***** GIVEN ENTRIES *****
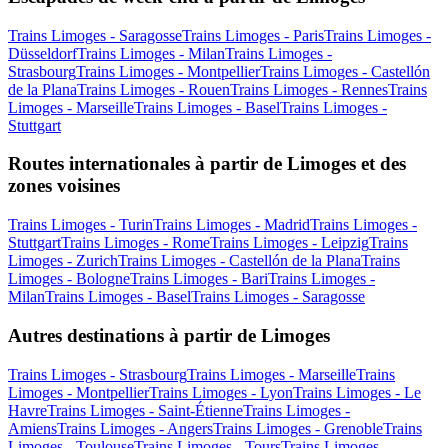
Trains Limoges - Saragosse
Trains Limoges - Paris
Trains Limoges -
Düsseldorf
Trains Limoges - Milan
Trains Limoges -
Strasbourg
Trains Limoges - Montpellier
Trains Limoges - Castellón
de la Plana
Trains Limoges - Rouen
Trains Limoges - Rennes
Trains
Limoges - Marseille
Trains Limoges - Basel
Trains Limoges -
Stuttgart
Routes internationales à partir de Limoges et des
zones voisines
Trains Limoges - Turin
Trains Limoges - Madrid
Trains Limoges -
Stuttgart
Trains Limoges - Rome
Trains Limoges - Leipzig
Trains
Limoges - Zurich
Trains Limoges - Castellón de la Plana
Trains
Limoges - Bologne
Trains Limoges - Bari
Trains Limoges -
Milan
Trains Limoges - Basel
Trains Limoges - Saragosse
Autres destinations à partir de Limoges
Trains Limoges - Strasbourg
Trains Limoges - Marseille
Trains
Limoges - Montpellier
Trains Limoges - Lyon
Trains Limoges - Le
Havre
Trains Limoges - Saint-Étienne
Trains Limoges -
Amiens
Trains Limoges - Angers
Trains Limoges - Grenoble
Trains
Limoges - Toulouse
Trains Limoges - Tours
Trains Limoges -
*****
§ **YOUR INSTRUCTIONS**: Above are the records; return them exactly, minus the pictures.

§ **OUTPUT OF THE EXERCISE**:
Trains Limoges - Saragosse
Trains Limoges - Paris
Trains Limoges -
Düsseldorf
Trains Limoges - Milan
Trains Limoges -
Strasbourg
Trains Limoges - Montpellier
Trains Limoges - Castellón
de la Plana
Trains Limoges - Rouen
Trains Limoges - Rennes
Trains
Limoges - Marseille
Trains Limoges - Basel
Trains Limoges -
Stuttgart
Routes internationales à partir de Limoges et des
zones voisines
Trains Limoges - Turin
Trains Limoges - Madrid
Trains Limoges -
Stuttgart
Trains Limoges - Rome
Trains Limoges - Leipzig
Trains
Limoges - Zurich
Trains Limoges - Castellón de la Plana
Trains
Limoges - Bologne
Trains Limoges - Bari
Trains Limoges -
Milan
Trains Limoges - Basel
Trains Limoges - Saragosse
Autres destinations à partir de Limoges
Trains Limoges - Strasbourg
Trains Limoges - Marseille
Trains
Limoges - Montpellier
Trains Limoges - Lyon
Trains Limoges - Le
Havre
Trains Limoges - Saint-Étienne
Trains Limoges -
Amiens
Trains Limoges - Angers
Trains Limoges - Grenoble
Trains
Limoges - Toulouse
Trains Limoges - Tours
Trains Limoges -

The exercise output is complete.